• Task goal
Repeat every record below exactly, leaving out the pictures.

• Source data
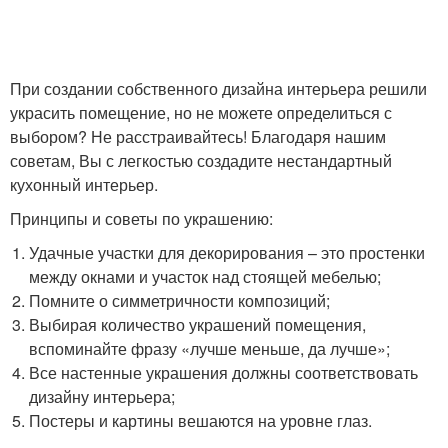
При создании собственного дизайна интерьера решили
украсить помещение, но не можете определиться с
выбором? Не расстраивайтесь! Благодаря нашим
советам, Вы с легкостью создадите нестандартный
кухонный интерьер.
Принципы и советы по украшению:
Удачные участки для декорирования – это простенки
между окнами и участок над стоящей мебелью;
Помните о симметричности композиций;
Выбирая количество украшений помещения,
вспоминайте фразу «лучше меньше, да лучше»;
Все настенные украшения должны соответствовать
дизайну интерьера;
Постеры и картины вешаются на уровне глаз.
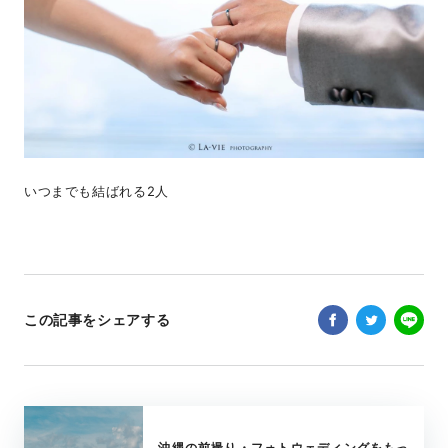
いつまでも結ばれる2人
この記事をシェアする
沖縄の前撮り・フォトウェディングをもっ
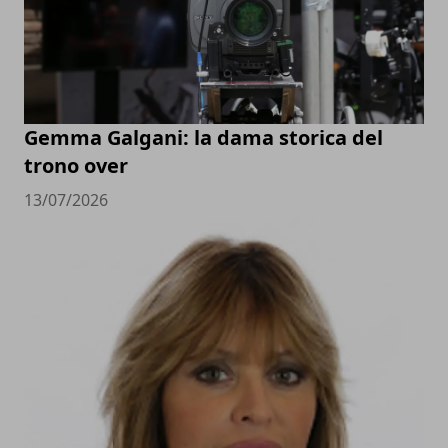
Gemma Galgani: la dama storica del
trono over
13/07/2026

• Output of the exercise
При создании собственного дизайна интерьера решили
украсить помещение, но не можете определиться с
выбором? Не расстраивайтесь! Благодаря нашим
советам, Вы с легкостью создадите нестандартный
кухонный интерьер.
Принципы и советы по украшению:
Удачные участки для декорирования – это простенки
между окнами и участок над стоящей мебелью;
Помните о симметричности композиций;
Выбирая количество украшений помещения,
вспоминайте фразу «лучше меньше, да лучше»;
Все настенные украшения должны соответствовать
дизайну интерьера;
Постеры и картины вешаются на уровне глаз.
いつまでも結ばれる2人
この記事をシェアする
沖縄の前撮り・フォトウェディングをもっ
Gemma Galgani: la dama storica del
trono over
13/07/2026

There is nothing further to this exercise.